[[ Material for this task, beginning ]]

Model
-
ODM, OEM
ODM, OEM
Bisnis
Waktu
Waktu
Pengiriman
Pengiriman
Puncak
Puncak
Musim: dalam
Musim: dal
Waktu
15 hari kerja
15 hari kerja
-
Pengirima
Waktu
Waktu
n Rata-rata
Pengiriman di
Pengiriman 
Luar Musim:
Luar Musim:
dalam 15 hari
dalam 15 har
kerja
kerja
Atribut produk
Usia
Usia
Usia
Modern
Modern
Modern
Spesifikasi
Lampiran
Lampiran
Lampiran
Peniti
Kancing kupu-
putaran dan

[[ Material for this task, end ]]

▸ **Instructions to follow**
For the records above, state how many lines include "Musim", giving no more than the number.

▸ **Final answer**
4